La tradition de l'intégration à la française s'oppose en effet à l'usage d'expressions du type "franco-algérien" ou "italo-français", semblables aux expressions étasuniennes telles que "hispano-american" ou encore "black-american", formulations qui abondent dans la littérature anglo-saxonne. La grande majorité des cas où de telles expressions sont utilisées en référence à la situation française, apparaît dans des ouvrages ou articles publiés dans une langue étrangère, par des chercheurs français parfois, étrangers le plus souvent. Le seul usage légitime de ce type d'expressions, dans le cas de populations résidant en France, nous semble être réservé à des individus légalement titulaires d'une double nationalité, dès lors que la connaissance de cette double nationalité est connue et permet d'expliquer un phénomène social. Sans nier la persistance des sentiments d'appartenance communautaire, nous préférerons utiliser des expressions du type personne "d'origine italienne", "d'origine espagnole", "d'origine algérienne", selon la déclaration de nationalité de naissance du parent de cette personne. Une telle formulation ne gagne certes pas en concision, mais permet néanmoins, à partir d'un critère juridique, de concevoir la question des origines familiales indépendamment de la nationalité actuelle de l'individu, tout en s'appuyant sur un critère a priori de nature juridique, moins subjective.

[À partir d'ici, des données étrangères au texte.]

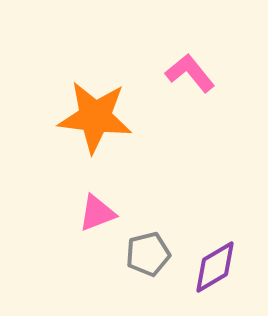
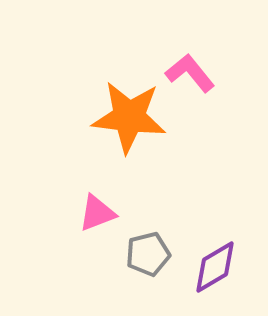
orange star: moved 34 px right
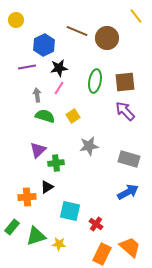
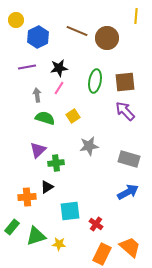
yellow line: rotated 42 degrees clockwise
blue hexagon: moved 6 px left, 8 px up
green semicircle: moved 2 px down
cyan square: rotated 20 degrees counterclockwise
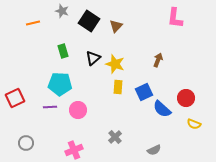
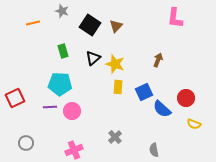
black square: moved 1 px right, 4 px down
pink circle: moved 6 px left, 1 px down
gray semicircle: rotated 104 degrees clockwise
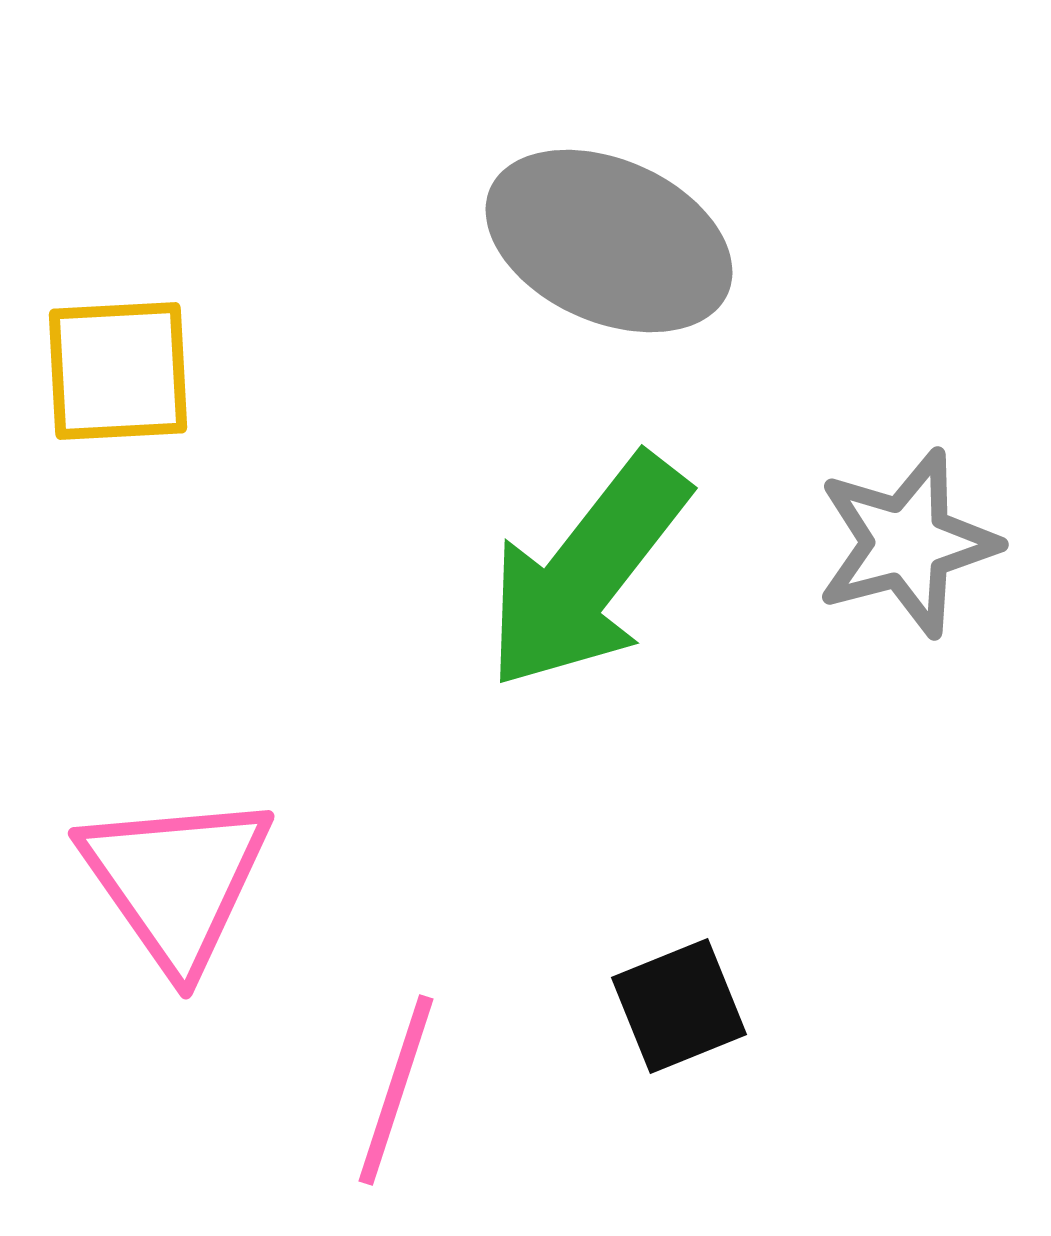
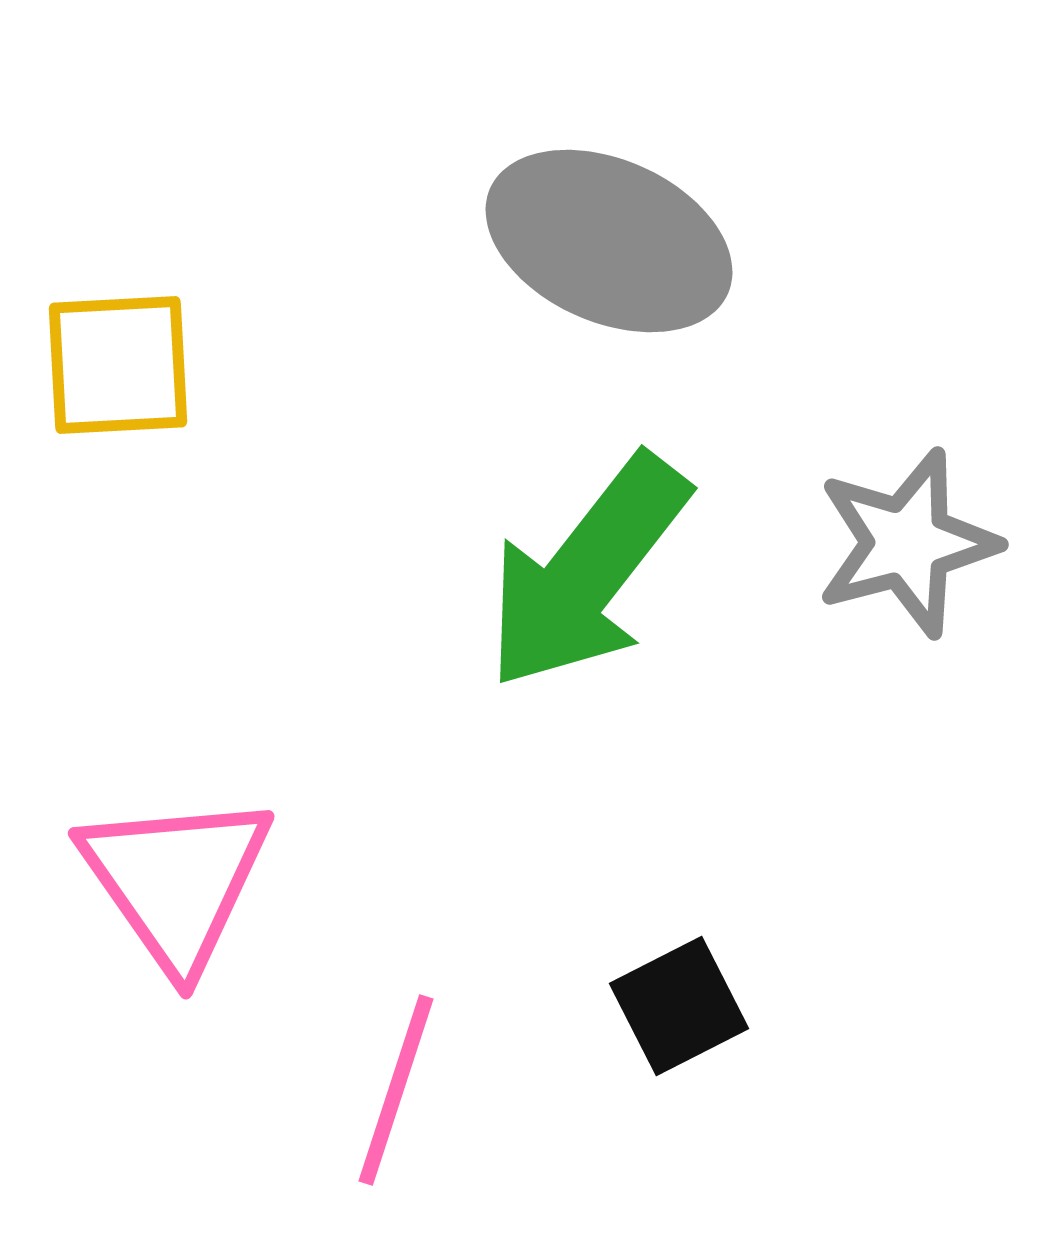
yellow square: moved 6 px up
black square: rotated 5 degrees counterclockwise
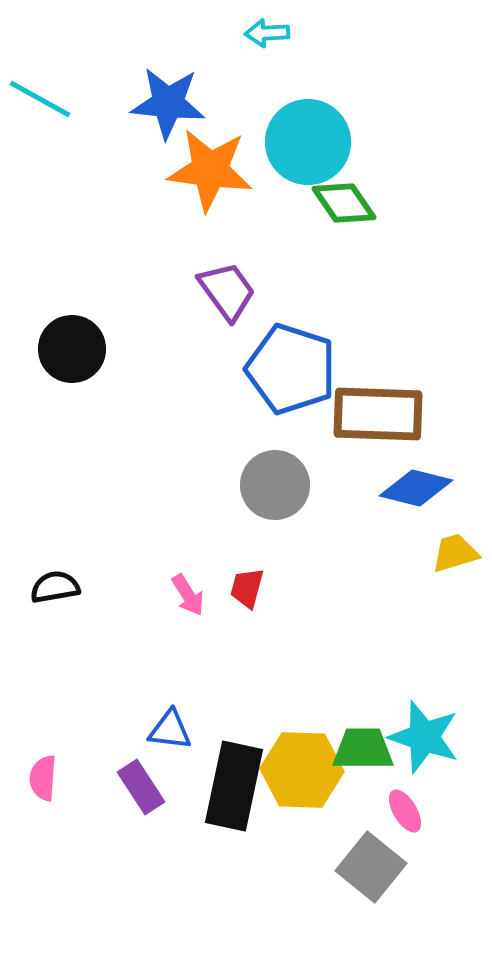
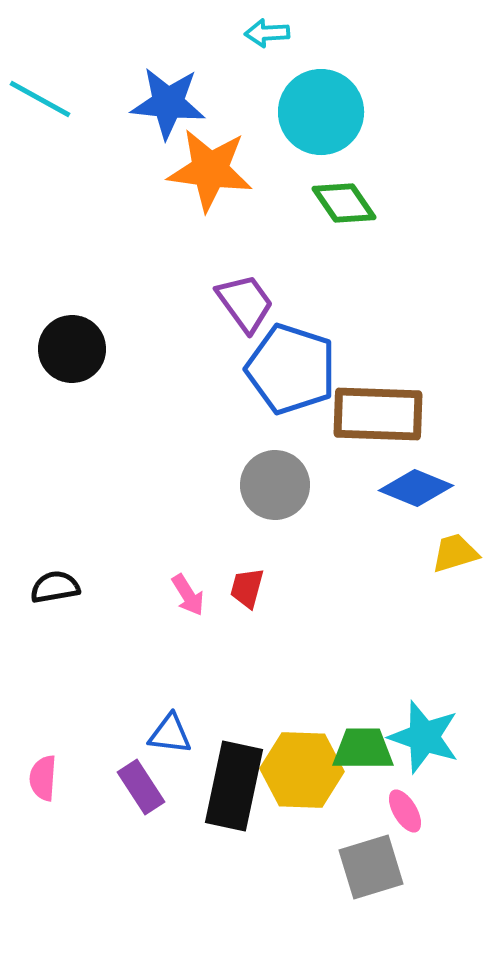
cyan circle: moved 13 px right, 30 px up
purple trapezoid: moved 18 px right, 12 px down
blue diamond: rotated 8 degrees clockwise
blue triangle: moved 4 px down
gray square: rotated 34 degrees clockwise
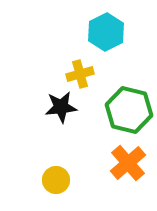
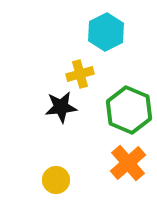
green hexagon: rotated 9 degrees clockwise
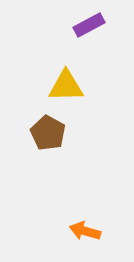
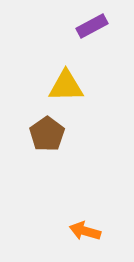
purple rectangle: moved 3 px right, 1 px down
brown pentagon: moved 1 px left, 1 px down; rotated 8 degrees clockwise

Par exemple, un jeune d'origine tunisienne ayant la nationalité française sera considéré comme un citoyen français d'origine tunisienne plutôt que comme un franco-tunisien, expression qui laisserait présager non seulement une pluralité d'appartenance culturelle, mais aussi une pluralité d'allégeances, ce qui n'est pas nécessairement le cas. Ainsi, parmi les jeunes d'une origine nationale donnée, certains sont des étrangers, d'autres des ressortissants français. Etudier le cheminement des uns sans étudier celui des autres équivaudrait à oublier que le passage d'une catégorie à l'autre, via l'entrée dans la communauté nationale par l'acquisition de la nationalité française, est un phénomène important, aux conséquences multiples. Par conséquent, nous ne nommerons pas, par exemple, les jeunes d'origine espagnole nés en France, comme originaires d'Espagne. S'ils sont nés en France, nous considérerons alors que l'origine que nous leur attribuons est culturelle et familiale, et non purement géographique relativement à leur personne.
Enfin, parce que le concept ne nous semble pas porteur d'une clarification, nous n'utiliserons pas le mot "beur" (qualificatif issu du langage parlé populaire), terme dont on ne sait précisément qui il concerne.

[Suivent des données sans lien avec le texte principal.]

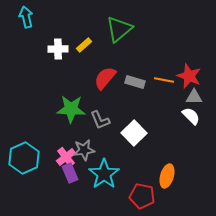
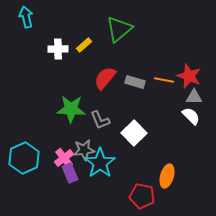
pink cross: moved 2 px left, 1 px down
cyan star: moved 4 px left, 11 px up
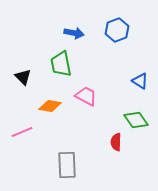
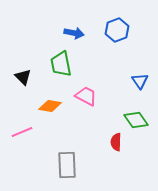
blue triangle: rotated 24 degrees clockwise
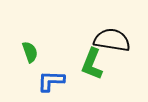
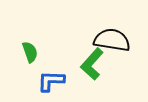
green L-shape: rotated 20 degrees clockwise
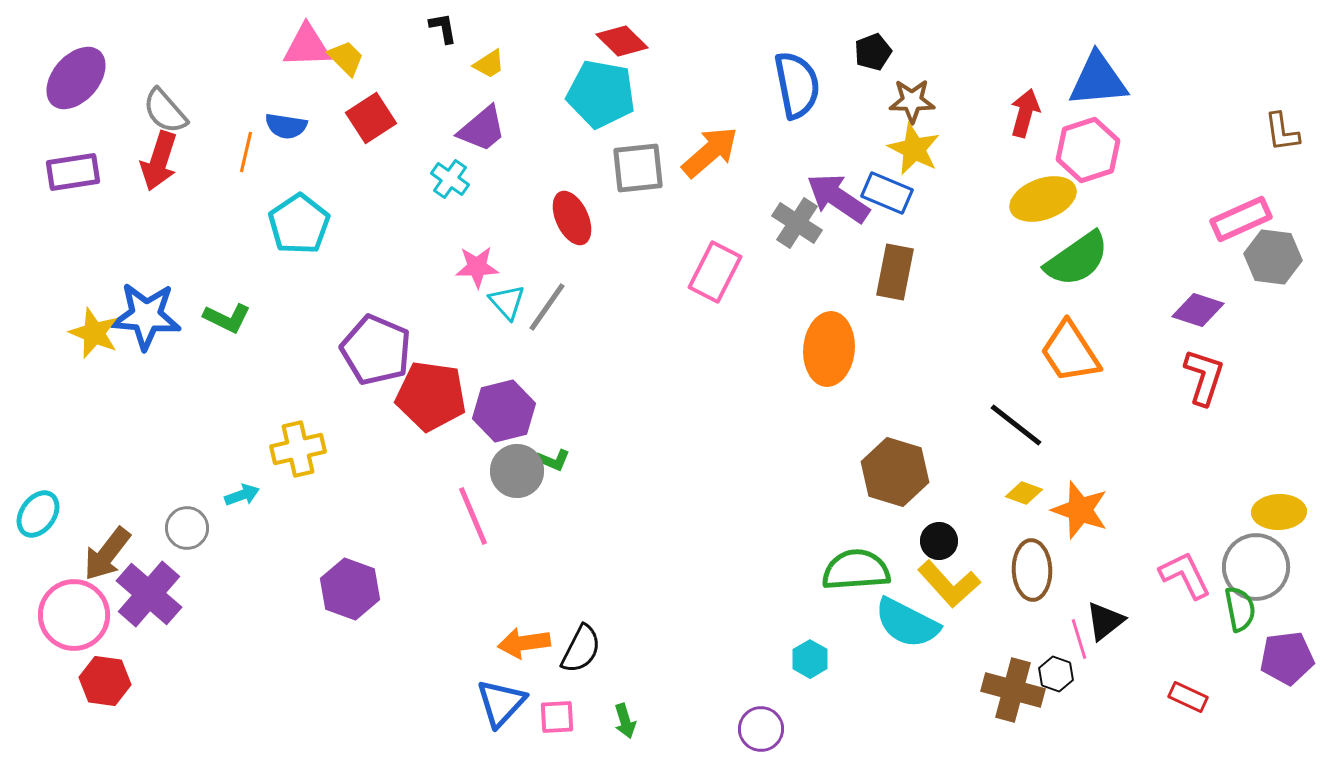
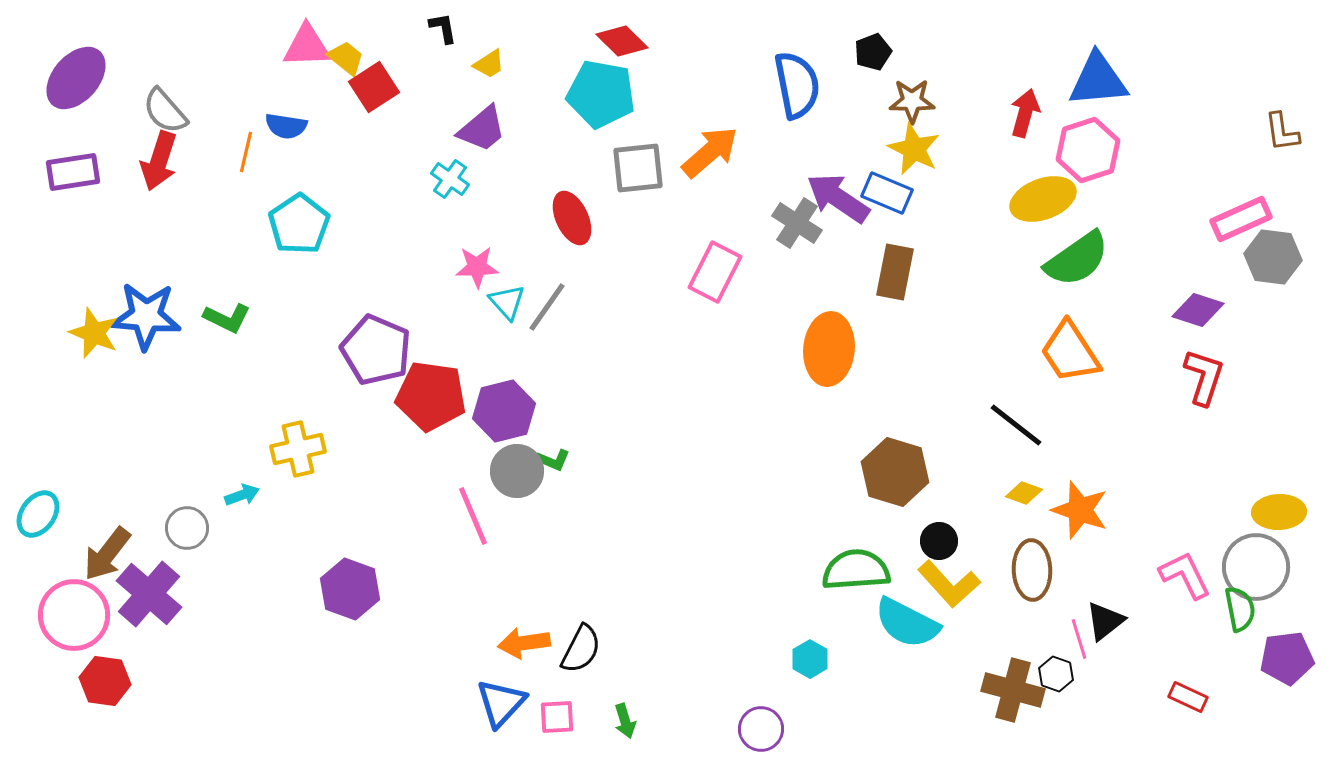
yellow trapezoid at (346, 58): rotated 6 degrees counterclockwise
red square at (371, 118): moved 3 px right, 31 px up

C. Choix lexicologiques: traditions scientifiques et enjeux politiques
La présence des immigrés et descendants d'immigrés sur le territoire national a entraîné le développement des études portant sur les formes de participation de ces personnes aux évolutions actuelles de la société française. Les mots "adaptation" et "accommodation", qui furent parfois utilisés autrefois, par l'INED, par exemple, ne sont plus guère usités de nos jours. La distinction de l' "intégration" et de l' "adaptation" n'apparaît pas évidente de nos jours et l'usage de cette dernier concept est d'abord légitime pour l'étude des seules populations immigrées. Les termes "assimilation", "insertion" et "intégration" ont parfois été indifféremment employés, mais l'analyse lexicologique ne permet pas de conclure à l'équivalence de ces trois termes. Ne peut-on pas s'interroger sur quel concept du triptyque mentionné précédemment privilégier au commencement d'une recherche dont on ignore, en partie, à quelles conclusions elle mènera ? La nécessité d'une réflexion sur les expressions à utiliser, selon les circonstances et l'objet de la recherche, s'est progressivement imposée. Les débats contemporains autour de cette question ont souvent été fort confus et, dans ce cas, n'ont mené qu'à peu de définitions opératoires.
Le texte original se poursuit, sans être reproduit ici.